## Problem to solve
The lines below must be transcribed exactly as given, with the images removed.

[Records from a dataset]
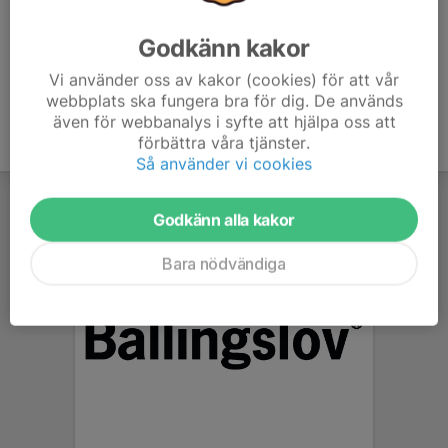
Godkänn kakor
Vi använder oss av kakor (cookies) för att vår
webbplats ska fungera bra för dig. De används
även för webbanalys i syfte att hjälpa oss att
förbättra våra tjänster.
Så använder vi cookies
Godkänn alla kakor
Bara nödvändiga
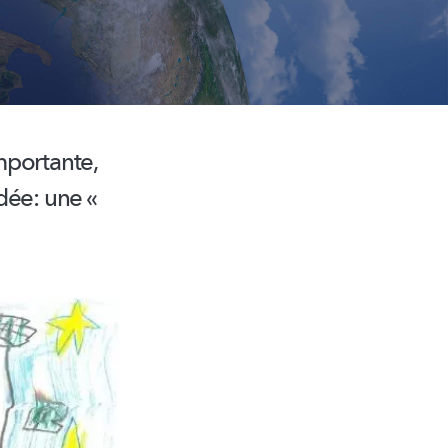
mportante,
idée: une «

## Reply to the task
Godkänn kakor
Vi använder oss av kakor (cookies) för att vår
webbplats ska fungera bra för dig. De används
även för webbanalys i syfte att hjälpa oss att
förbättra våra tjänster.
Så använder vi cookies
Godkänn alla kakor
Bara nödvändiga
mportante,
idée: une «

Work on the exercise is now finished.